Our community transition care model contributes to a significant reduction on the LOS in the hospital which has several downstream benefits. Studies have found that increased LOS in hospital is associated with increased mortality even after adjustment for severity of illness (Flood, Ewy, Scott, Forrest, and Brown 1979). Another benefit of reduction of LOS would be reduction of average cost per stay in hospital. In 2009, $52.9 billion of Canada’s annual Canada’s 182.1 billion health care fund was used by hospitals, which accounts to 29.1 % of total annual health care budget (CIHI 2011). Reducing LOS will release capacity in the system, including beds and staff time which could result in reduction in wait time to accessing the care.

Another important finding of this program is the heightened access by female clients. In other studies, women have been found to be susceptible to marginalization that results in underutilization of care (Brady and Randall 1999). Such a high access and connectedness to care creates an opportunity to engage female substance users in addiction and HIV care and treatment which would result in lower risk of transmission of blood borne infections such as HIV, HCV, HVB, through provision of treatment and injection drug use prevention (Puentes-Markides 1992).

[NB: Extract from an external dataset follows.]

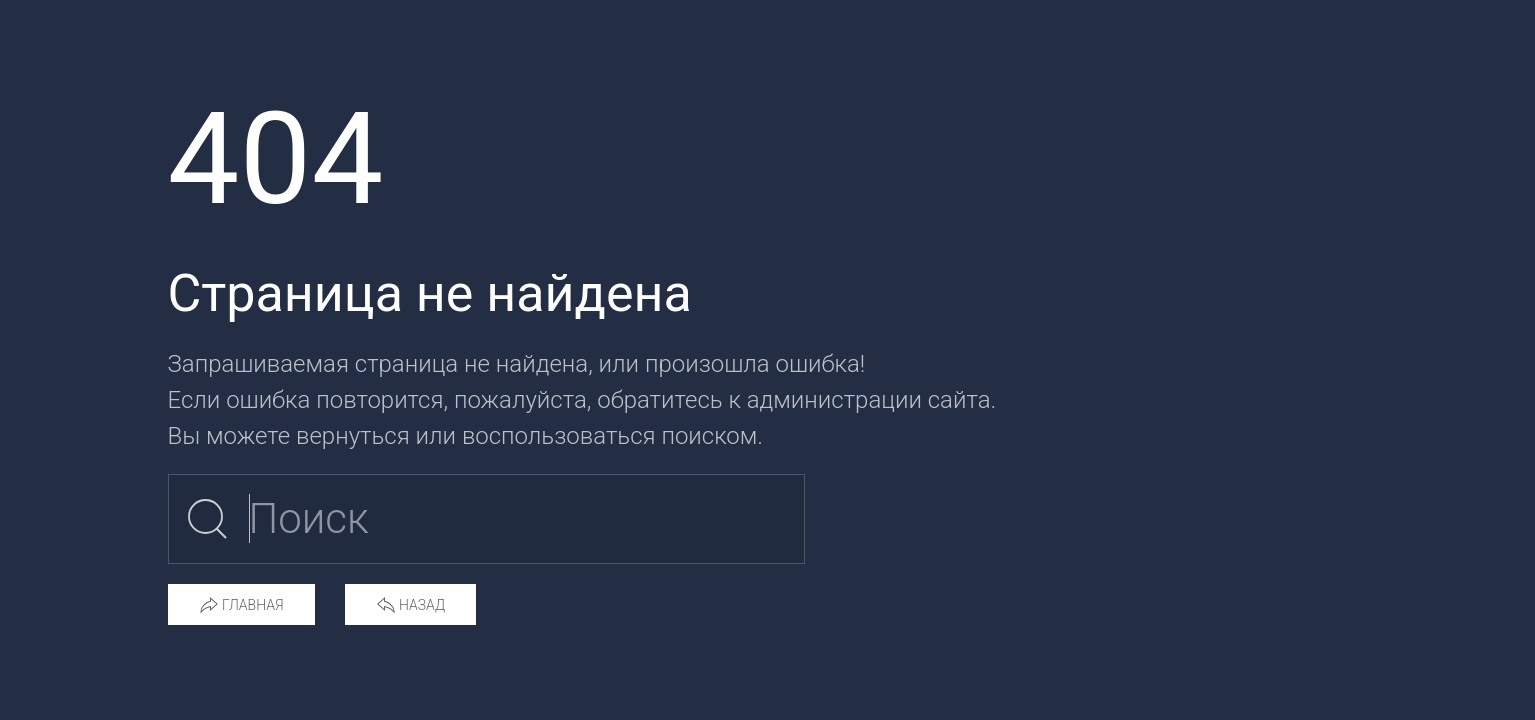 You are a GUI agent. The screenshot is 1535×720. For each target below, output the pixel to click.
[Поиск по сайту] (486, 519)
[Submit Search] (208, 519)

We believe that there are several key factors that are central to the success of the CTCT model. First is the home-like setting –a private space that mimics a safe and comfortable home-like environment. This provides the clients a sense of control in their daily life while normalizing essential clinical care and medical oversight. Second, staff embrace an intimate understanding of the resident ‘life-world’ social backdrop thus engendering a culture of acceptance and participation. Third, psychosocial support and quality ‘face time’ with residents builds relationships and enhances engagement opportunities between the client and caregiver. Finally, wholesome home-made meals are tailored to resident requests further maximizing participation and nutritional uptake.

With lower rates of AMA, higher adherence to and completion of antibiotic therapy, improved access to housing, and provision of care to clients with complex underlying health needs we believe this innovative community-based care model ought to be considered on a wider scale for comprehensive, patient-centered medical and integrated support for at-risk populations.